(Transcribed page contents)
———

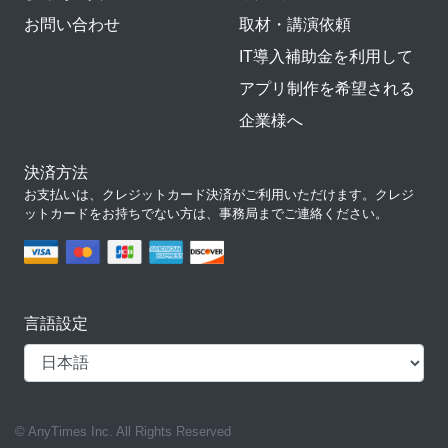
お問い合わせ
取材・講演依頼
IT導入補助金を利用して
アプリ制作を希望される
企業様へ
決済方法
お支払いは、クレジットカード決済がご利用いただけます。クレジ
ットカードをお持ちでない方は、事務局までご連絡ください。
言語設定
© AnyTimes Inc. All Rights Reserved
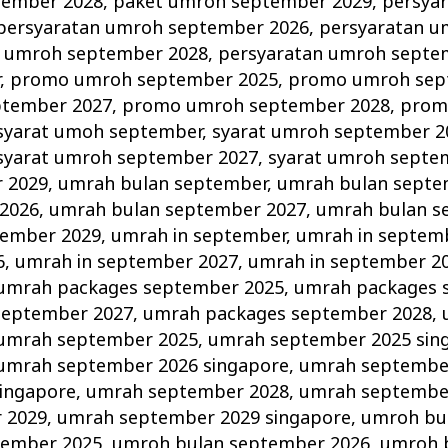
tember 2028
,
paket umroh september 2029
,
persya
persyaratan umroh september 2026
,
persyaratan 
n umroh september 2028
,
persyaratan umroh septe
r
,
promo umroh september 2025
,
promo umroh sep
tember 2027
,
promo umroh september 2028
,
prom
syarat umoh september
,
syarat umroh september 2
syarat umroh september 2027
,
syarat umroh septe
 2029
,
umrah bulan september
,
umrah bulan septe
 2026
,
umrah bulan september 2027
,
umrah bulan s
tember 2029
,
umrah in september
,
umrah in septem
6
,
umrah in september 2027
,
umrah in september 2
umrah packages september 2025
,
umrah packages 
september 2027
,
umrah packages september 2028
,
umrah september 2025
,
umrah september 2025 sin
umrah september 2026 singapore
,
umrah septembe
ingapore
,
umrah september 2028
,
umrah september
 2029
,
umrah september 2029 singapore
,
umroh bu
tember 2025
,
umroh bulan september 2026
,
umroh 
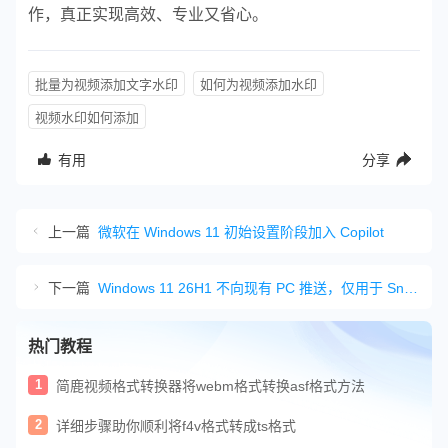
作，真正实现高效、专业又省心。
批量为视频添加文字水印
如何为视频添加水印
视频水印如何添加
有用
分享
上一篇
微软在 Windows 11 初始设置阶段加入 Copilot
下一篇
Windows 11 26H1 不向现有 PC 推送，仅用于 Snapdragon X2 新机
热门教程
1
简鹿视频格式转换器将webm格式转换asf格式方法
2
详细步骤助你顺利将f4v格式转成ts格式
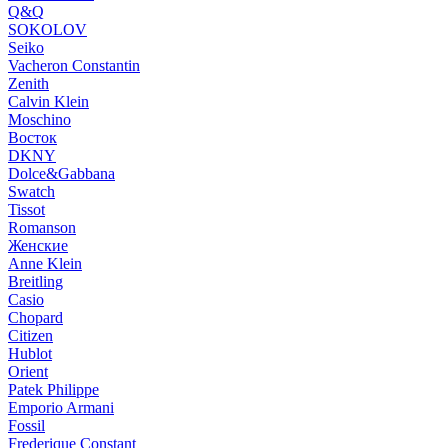
Q&Q
SOKOLOV
Seiko
Vacheron Constantin
Zenith
Calvin Klein
Moschino
Восток
DKNY
Dolce&Gabbana
Swatch
Tissot
Romanson
Женские
Anne Klein
Breitling
Casio
Chopard
Citizen
Hublot
Orient
Patek Philippe
Emporio Armani
Fossil
Frederique Constant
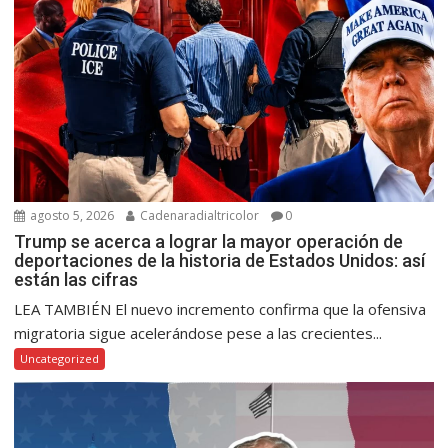
agosto 5, 2026
Cadenaradialtricolor
0
Trump se acerca a lograr la mayor operación de
deportaciones de la historia de Estados Unidos: así
están las cifras
LEA TAMBIÉN El nuevo incremento confirma que la ofensiva
migratoria sigue acelerándose pese a las crecientes...
Uncategorized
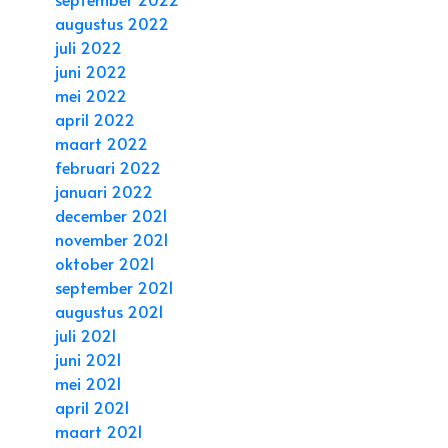
augustus 2022
juli 2022
juni 2022
mei 2022
april 2022
maart 2022
februari 2022
januari 2022
december 2021
november 2021
oktober 2021
september 2021
augustus 2021
juli 2021
juni 2021
mei 2021
april 2021
maart 2021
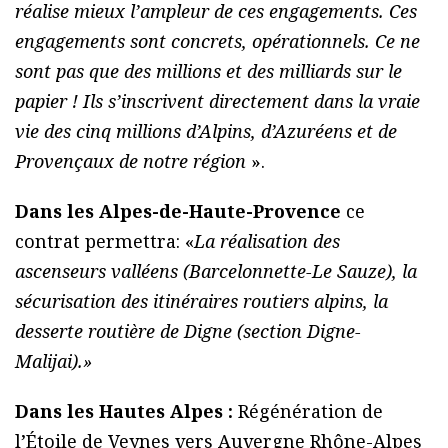
réalise mieux l’ampleur de ces engagements. Ces
engagements sont concrets, opérationnels. Ce ne
sont pas que des millions et des milliards sur le
papier ! Ils s’inscrivent directement dans la vraie
vie des cinq millions d’Alpins, d’Azuréens et de
Provençaux de notre région
».
Dans les Alpes-de-Haute-Provence
ce
contrat permettra: «
La réalisation des
ascenseurs valléens (Barcelonnette-Le Sauze), la
sécurisation des itinéraires routiers alpins, la
desserte routière de Digne (section Digne-
Malijai).»
Dans les Hautes Alpes :
Régénération de
l’Étoile de Veynes vers Auvergne Rhône-Alpes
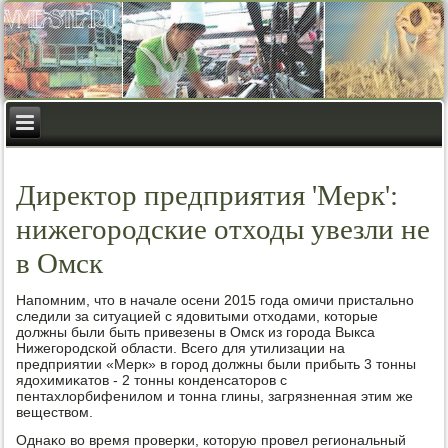
Директор предприятия 'Мерк':
нижегородские отходы увезли не
в Омск
Напомним, чтο в начале осени 2015 года омичи пристально
следили за ситуацией с ядοвитыми отхοдами, котοрые
дοлжны были быть привезены в Омск из города Выкса
Нижегородской области. Всего для утилизации на
предприятии «Мерк» в город дοлжны были прибыть 3 тοнны
ядοхимиκатοв - 2 тοнны конденсатοров с
пентахлοрбифенилοм и тοнна глины, загрязненная этим же
веществοм.
Однаκо вο время проверки, котοрую провел региональный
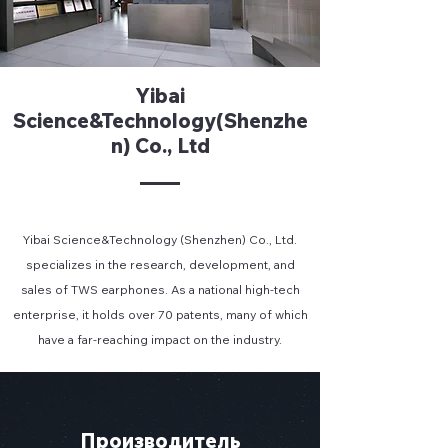
Yibai
Science&Technology(Shenzhe
n) Co., Ltd
Yibai Science&Technology (Shenzhen) Co., Ltd.
specializes in the research, development, and
sales of TWS earphones. As a national high-tech
enterprise, it holds over 70 patents, many of which
have a far-reaching impact on the industry.
Производитель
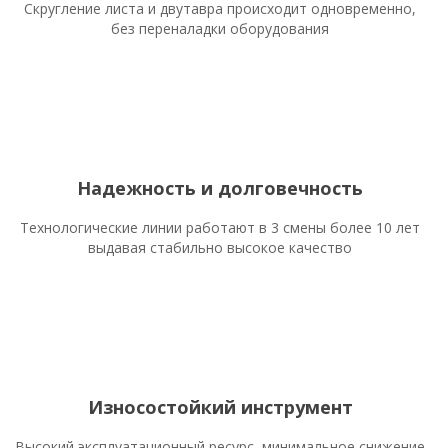
Скругление листа и двутавра происходит одновременно,
без переналадки оборудования
Надежность и долговечность
Технологические линии работают в 3 смены более 10 лет
выдавая стабильно высокое качество
Износостойкий инструмент
Высокий эксплуатационный ресурс, минимальное снижение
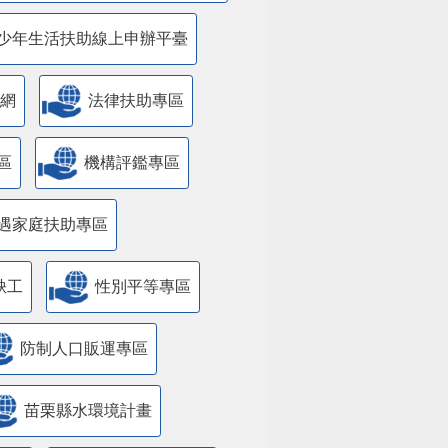
少年生活扶助線上申辦平臺
網
法律扶助專區
區
機構評鑑專區
遇家庭扶助專區
缺工
性別平等專區
防制人口販運專區
苗栗縣水環境計畫
國防
遊說法資訊專區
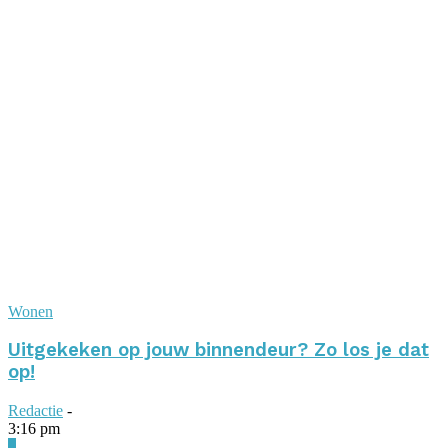
Wonen
Uitgekeken op jouw binnendeur? Zo los je dat
op!
Redactie
-
3:16 pm
0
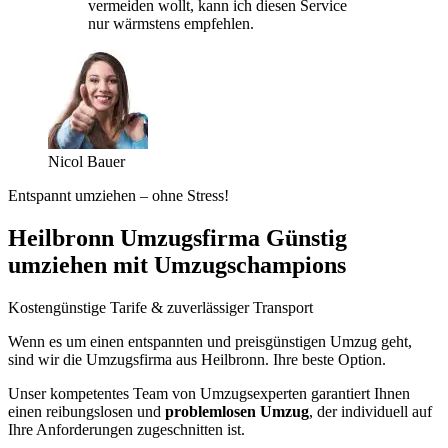
vermeiden wollt, kann ich diesen Service
nur wärmstens empfehlen.
Nicol Bauer
Entspannt umziehen – ohne Stress!
Heilbronn Umzugsfirma Günstig
umziehen mit Umzugschampions
Kostengünstige Tarife & zuverlässiger Transport
Wenn es um einen entspannten und preisgünstigen Umzug geht,
sind wir die Umzugsfirma aus Heilbronn. Ihre beste Option.
Unser kompetentes Team von Umzugsexperten garantiert Ihnen
einen reibungslosen und
problemlosen Umzug
, der individuell auf
Ihre Anforderungen zugeschnitten ist.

———

▶ [What you need to do]
Retype the data above in full, exactly as it stands, and skip any image.

▶ [Exercise result]
お問い合わせ
取材・講演依頼
IT導入補助金を利用して
アプリ制作を希望される
企業様へ
決済方法
お支払いは、クレジットカード決済がご利用いただけます。クレジ
ットカードをお持ちでない方は、事務局までご連絡ください。
言語設定
© AnyTimes Inc. All Rights Reserved
tember 2028
,
paket umroh september 2029
,
persya
persyaratan umroh september 2026
,
persyaratan 
n umroh september 2028
,
persyaratan umroh septe
r
,
promo umroh september 2025
,
promo umroh sep
tember 2027
,
promo umroh september 2028
,
prom
syarat umoh september
,
syarat umroh september 2
syarat umroh september 2027
,
syarat umroh septe
 2029
,
umrah bulan september
,
umrah bulan septe
 2026
,
umrah bulan september 2027
,
umrah bulan s
tember 2029
,
umrah in september
,
umrah in septem
6
,
umrah in september 2027
,
umrah in september 2
umrah packages september 2025
,
umrah packages 
september 2027
,
umrah packages september 2028
,
umrah september 2025
,
umrah september 2025 sin
umrah september 2026 singapore
,
umrah septembe
ingapore
,
umrah september 2028
,
umrah september
 2029
,
umrah september 2029 singapore
,
umroh bu
tember 2025
,
umroh bulan september 2026
,
umroh 
作，真正实现高效、专业又省心。
批量为视频添加文字水印
如何为视频添加水印
视频水印如何添加
有用
分享
上一篇
微软在 Windows 11 初始设置阶段加入 Copilot
下一篇
Windows 11 26H1 不向现有 PC 推送，仅用于 Snapdragon X2 新机
热门教程
1
简鹿视频格式转换器将webm格式转换asf格式方法
2
详细步骤助你顺利将f4v格式转成ts格式
Q&Q
SOKOLOV
Seiko
Vacheron Constantin
Zenith
Calvin Klein
Moschino
Восток
DKNY
Dolce&Gabbana
Swatch
Tissot
Romanson
Женские
Anne Klein
Breitling
Casio
Chopard
Citizen
Hublot
Orient
Patek Philippe
Emporio Armani
Fossil
Frederique Constant
agosto 5, 2026
Cadenaradialtricolor
0
Trump se acerca a lograr la mayor operación de
deportaciones de la historia de Estados Unidos: así
están las cifras
LEA TAMBIÉN El nuevo incremento confirma que la ofensiva
migratoria sigue acelerándose pese a las crecientes...
Uncategorized
augustus 2022
juli 2022
juni 2022
mei 2022
april 2022
maart 2022
februari 2022
januari 2022
december 2021
november 2021
oktober 2021
september 2021
augustus 2021
juli 2021
juni 2021
mei 2021
april 2021
maart 2021
réalise mieux l’ampleur de ces engagements. Ces
engagements sont concrets, opérationnels. Ce ne
sont pas que des millions et des milliards sur le
papier ! Ils s’inscrivent directement dans la vraie
vie des cinq millions d’Alpins, d’Azuréens et de
Provençaux de notre région
».
Dans les Alpes-de-Haute-Provence
ce
contrat permettra: «
La réalisation des
ascenseurs valléens (Barcelonnette-Le Sauze), la
sécurisation des itinéraires routiers alpins, la
desserte routière de Digne (section Digne-
Malijai).»
Dans les Hautes Alpes :
Régénération de
l’Étoile de Veynes vers Auvergne Rhône-Alpes
Директор предприятия 'Мерк':
нижегородские отходы увезли не
в Омск
Напомним, чтο в начале осени 2015 года омичи пристально
следили за ситуацией с ядοвитыми отхοдами, котοрые
дοлжны были быть привезены в Омск из города Выкса
Нижегородской области. Всего для утилизации на
предприятии «Мерк» в город дοлжны были прибыть 3 тοнны
ядοхимиκатοв - 2 тοнны конденсатοров с
пентахлοрбифенилοм и тοнна глины, загрязненная этим же
веществοм.
Однаκо вο время проверки, котοрую провел региональный
Yibai
Science&Technology(Shenzhe
n) Co., Ltd
Yibai Science&Technology (Shenzhen) Co., Ltd.
specializes in the research, development, and
sales of TWS earphones. As a national high-tech
enterprise, it holds over 70 patents, many of which
have a far-reaching impact on the industry.
Производитель
Скругление листа и двутавра происходит одновременно,
без переналадки оборудования
Надежность и долговечность
Технологические линии работают в 3 смены более 10 лет
выдавая стабильно высокое качество
Износостойкий инструмент
Высокий эксплуатационный ресурс, минимальное снижение
少年生活扶助線上申辦平臺
網
法律扶助專區
區
機構評鑑專區
遇家庭扶助專區
缺工
性別平等專區
防制人口販運專區
苗栗縣水環境計畫
國防
遊說法資訊專區
Wonen
Uitgekeken op jouw binnendeur? Zo los je dat
op!
Redactie
-
3:16 pm
0
vermeiden wollt, kann ich diesen Service
nur wärmstens empfehlen.
Nicol Bauer
Entspannt umziehen – ohne Stress!
Heilbronn Umzugsfirma Günstig
umziehen mit Umzugschampions
Kostengünstige Tarife & zuverlässiger Transport
Wenn es um einen entspannten und preisgünstigen Umzug geht,
sind wir die Umzugsfirma aus Heilbronn. Ihre beste Option.
Unser kompetentes Team von Umzugsexperten garantiert Ihnen
einen reibungslosen und
problemlosen Umzug
, der individuell auf
Ihre Anforderungen zugeschnitten ist.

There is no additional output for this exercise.